From: David Gibson <david@gibson.dropbear.id.au>
To: Stefano Brivio <sbrivio@redhat.com>
Cc: passt-dev@passt.top
Subject: Re: [PATCH 3/3] tcp, udp: Bind outbound listening sockets by interface instead of address
Date: Thu, 23 Oct 2025 12:18:33 +1100 [thread overview]
Message-ID: <aPmCaQZTjfwmMv5S@zatzit> (raw)
In-Reply-To: <20251022105916.53925523@elisabeth>
[-- Attachment #1: Type: text/plain, Size: 10817 bytes --]

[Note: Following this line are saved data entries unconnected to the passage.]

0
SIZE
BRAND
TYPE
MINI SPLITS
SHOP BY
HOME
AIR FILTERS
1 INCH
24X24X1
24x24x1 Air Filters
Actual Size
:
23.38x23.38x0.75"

On Wed, Oct 22, 2025 at 10:59:16AM +0200, Stefano Brivio wrote:
> On Wed, 22 Oct 2025 11:34:40 +1100
> David Gibson <david@gibson.dropbear.id.au> wrote:
>
> > On Tue, Oct 21, 2025 at 11:51:12PM +0200, Stefano Brivio wrote:
> > > On Fri, 17 Oct 2025 11:34:47 +1100
> > > David Gibson <david@gibson.dropbear.id.au> wrote:
> > >
> > > > Currently, outbound forwards (-T, -U) are handled by sockets bound to the
> > > > loopback address. Typically we create two sockets, one for 127.0.0.1 and
> > > > one for ::1.
> > > >
> > > > This has some disadvantages:
> > > > * The guest can't connect to these services using its global IP address,
> > > > it must explicitly use 127.0.0.1 or ::1 (bug 100)

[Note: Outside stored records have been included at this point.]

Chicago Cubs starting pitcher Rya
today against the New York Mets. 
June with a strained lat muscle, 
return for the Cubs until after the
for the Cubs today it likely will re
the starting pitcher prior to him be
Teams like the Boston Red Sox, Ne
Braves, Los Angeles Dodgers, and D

> > > > * The guest can't even connect via 127.0.0.0/8 addresses other than
> > > > 127.0.0.1
> > > > * We can't use dual-stack sockets, we have to have separate sockets for
> > > > IPv4 and IPv6.
> > > >
> > > > The restriction exist for a reason though. If the guest has any interfaces
> > > > other than pasta (e.g. a VPN tunnel) external hosts could reach the host
> > > > via the forwards. Especially combined with -T auto / -U auto this would
> > > > make it very easy to make a mistake with nasty security implications.
> > > >
> > > > We can achieve both goals, however, if we don't bind the outbound listening
> > > > sockets to a particular address, but _do_ use SO_BINDTODEVICE to restrict
> > > > them to the "lo" interface.
> > >
> > > Nice trick, I didn't think of it. I wonder if doing the same host-side
> > > might help solving a part of https://bugs.passt.top/show_bug.cgi?id=113
> > > as well.
> >
> > I don't think we even need to do anything host side - bug 113 arises
> > because of where we're listening on the guest side.
>
> Ah, you're right, I guess I picked the wrong bug. I have a vague memory
> of another one where somebody is running a DNS proxy in a container
> (PiHole maybe?), bound to something in 127.0.0.0/8 but not 127.0.0.1,
> and we automatically bind, on the host side, to 127.0.0.1.
>
> > So this might be
> > enough to fix it all on its own. I'm not certain, because the special
> > case DNS handling complicates the picture there.
>
> I guess perhaps worth a quick test with socat if checking against
> systemd-resolved isn't pratical, to see if we can close that one too?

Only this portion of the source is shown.